§ **Exercise aim**
Please give again exactly the lines from the top of the material through the line with "О причинах пересмотра стратегии рассуждает"; omit each picture.

§ **Data**
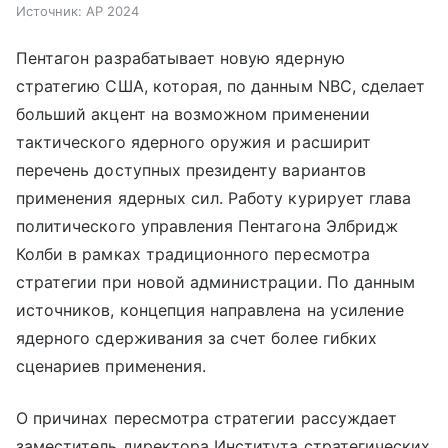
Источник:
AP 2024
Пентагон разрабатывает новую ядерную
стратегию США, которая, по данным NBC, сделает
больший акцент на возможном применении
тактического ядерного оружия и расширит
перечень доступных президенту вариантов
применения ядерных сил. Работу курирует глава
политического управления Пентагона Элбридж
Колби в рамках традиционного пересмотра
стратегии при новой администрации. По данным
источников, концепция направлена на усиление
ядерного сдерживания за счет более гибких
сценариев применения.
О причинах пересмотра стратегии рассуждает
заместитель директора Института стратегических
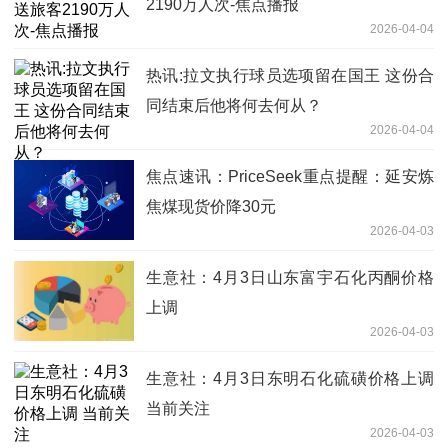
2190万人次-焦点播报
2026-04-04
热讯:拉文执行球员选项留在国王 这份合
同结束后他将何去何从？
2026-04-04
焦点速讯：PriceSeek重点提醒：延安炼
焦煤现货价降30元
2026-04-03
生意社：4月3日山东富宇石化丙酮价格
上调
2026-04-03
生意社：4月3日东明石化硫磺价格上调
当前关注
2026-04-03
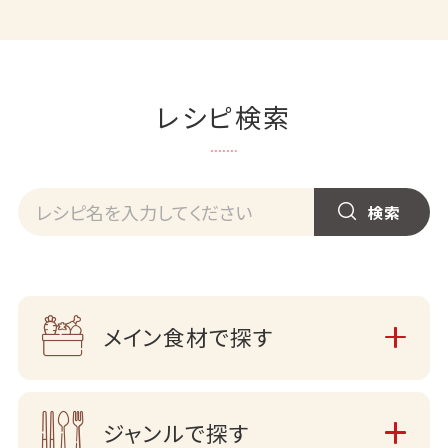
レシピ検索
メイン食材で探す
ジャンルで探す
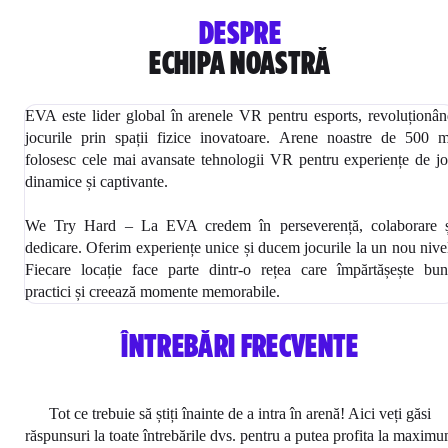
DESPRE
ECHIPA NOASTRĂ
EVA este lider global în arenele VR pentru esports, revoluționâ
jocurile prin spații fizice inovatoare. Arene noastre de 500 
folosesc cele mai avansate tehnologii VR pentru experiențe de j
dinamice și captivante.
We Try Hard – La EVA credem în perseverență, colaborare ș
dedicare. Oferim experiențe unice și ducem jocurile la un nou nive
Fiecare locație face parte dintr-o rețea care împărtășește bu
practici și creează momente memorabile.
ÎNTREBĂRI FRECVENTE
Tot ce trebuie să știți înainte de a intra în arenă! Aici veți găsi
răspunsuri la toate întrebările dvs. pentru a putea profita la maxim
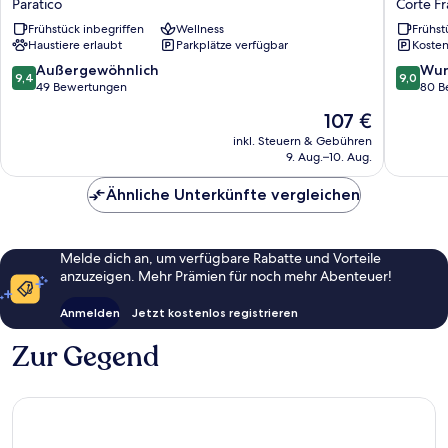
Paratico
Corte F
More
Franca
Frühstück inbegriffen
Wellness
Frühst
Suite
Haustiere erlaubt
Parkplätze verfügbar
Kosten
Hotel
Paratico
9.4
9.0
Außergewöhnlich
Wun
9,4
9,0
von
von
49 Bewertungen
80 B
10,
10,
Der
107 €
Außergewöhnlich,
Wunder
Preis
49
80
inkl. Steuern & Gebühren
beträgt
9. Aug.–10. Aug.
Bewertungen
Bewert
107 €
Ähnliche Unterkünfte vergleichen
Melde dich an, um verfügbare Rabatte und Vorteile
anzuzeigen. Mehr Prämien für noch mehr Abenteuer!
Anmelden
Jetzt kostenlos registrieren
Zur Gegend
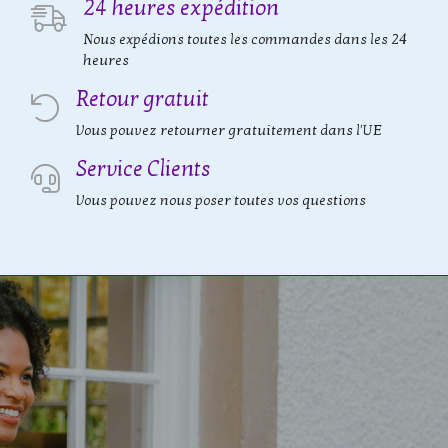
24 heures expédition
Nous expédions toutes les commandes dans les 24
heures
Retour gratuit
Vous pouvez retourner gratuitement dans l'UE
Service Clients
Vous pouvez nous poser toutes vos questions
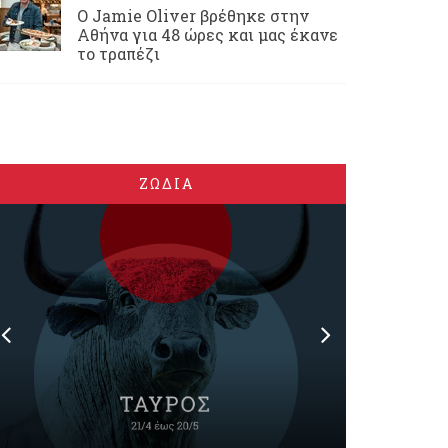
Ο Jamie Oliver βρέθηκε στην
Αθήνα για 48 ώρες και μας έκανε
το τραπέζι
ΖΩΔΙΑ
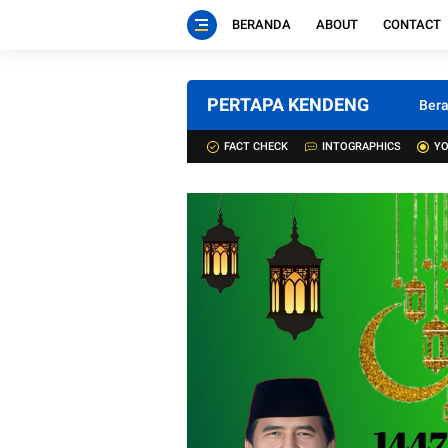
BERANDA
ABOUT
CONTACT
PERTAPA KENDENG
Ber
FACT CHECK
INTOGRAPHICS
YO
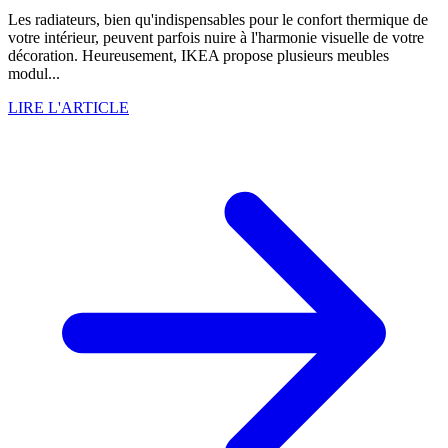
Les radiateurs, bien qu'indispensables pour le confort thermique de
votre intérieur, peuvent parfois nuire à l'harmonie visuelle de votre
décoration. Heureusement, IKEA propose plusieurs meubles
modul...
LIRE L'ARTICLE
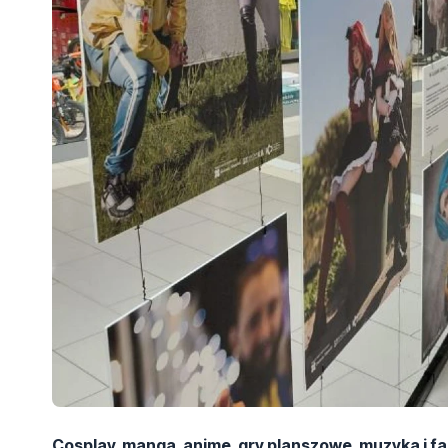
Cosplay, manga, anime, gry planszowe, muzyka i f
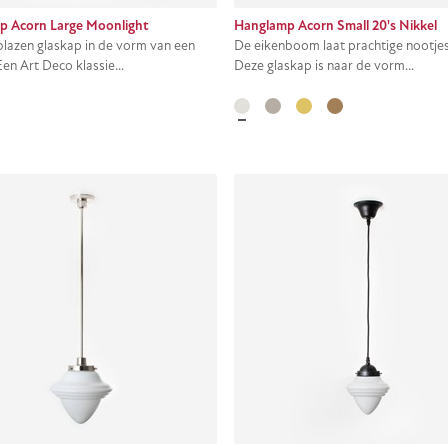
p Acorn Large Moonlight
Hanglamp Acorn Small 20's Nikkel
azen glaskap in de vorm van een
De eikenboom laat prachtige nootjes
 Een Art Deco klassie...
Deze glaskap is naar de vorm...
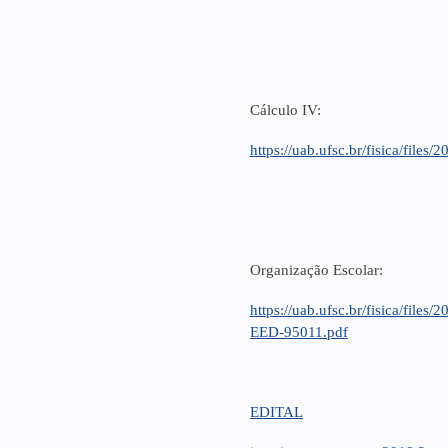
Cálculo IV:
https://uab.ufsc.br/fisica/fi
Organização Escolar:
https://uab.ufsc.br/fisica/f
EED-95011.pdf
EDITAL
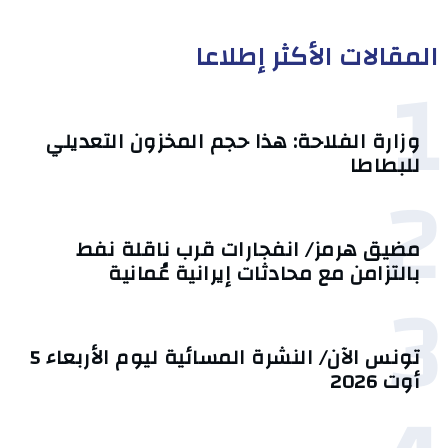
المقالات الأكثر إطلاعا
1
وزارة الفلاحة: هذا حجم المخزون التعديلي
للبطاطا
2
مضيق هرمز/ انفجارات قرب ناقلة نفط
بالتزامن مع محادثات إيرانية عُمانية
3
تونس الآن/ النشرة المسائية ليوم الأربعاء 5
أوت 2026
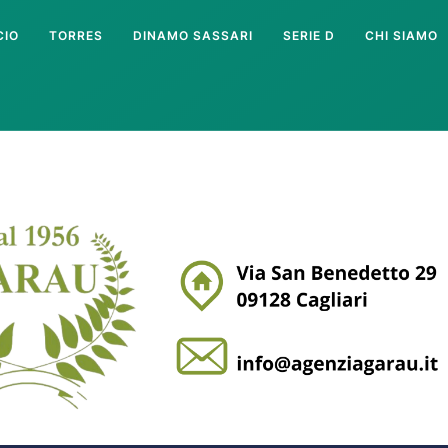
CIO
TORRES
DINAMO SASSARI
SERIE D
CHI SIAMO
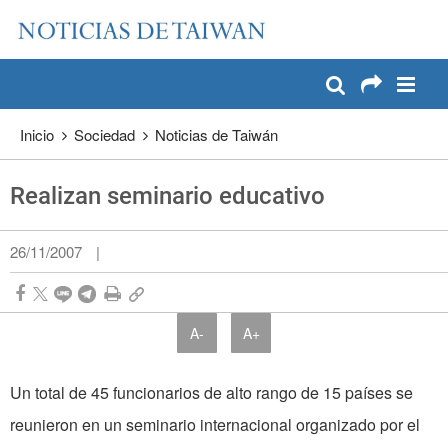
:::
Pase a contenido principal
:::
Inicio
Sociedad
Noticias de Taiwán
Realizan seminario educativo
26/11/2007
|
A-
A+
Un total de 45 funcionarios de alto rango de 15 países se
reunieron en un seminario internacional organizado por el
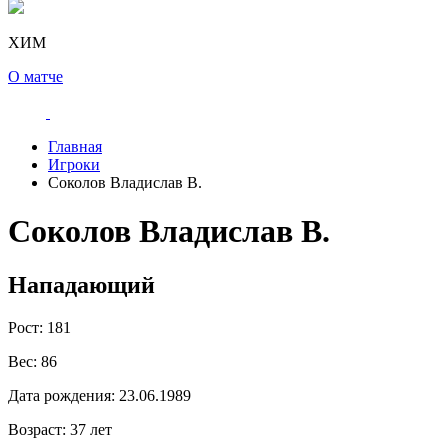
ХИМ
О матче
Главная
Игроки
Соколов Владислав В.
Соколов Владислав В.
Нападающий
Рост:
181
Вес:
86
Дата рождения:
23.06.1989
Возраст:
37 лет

§ **Answer to this problem**
Источник:
AP 2024
Пентагон разрабатывает новую ядерную
стратегию США, которая, по данным NBC, сделает
больший акцент на возможном применении
тактического ядерного оружия и расширит
перечень доступных президенту вариантов
применения ядерных сил. Работу курирует глава
политического управления Пентагона Элбридж
Колби в рамках традиционного пересмотра
стратегии при новой администрации. По данным
источников, концепция направлена на усиление
ядерного сдерживания за счет более гибких
сценариев применения.
О причинах пересмотра стратегии рассуждает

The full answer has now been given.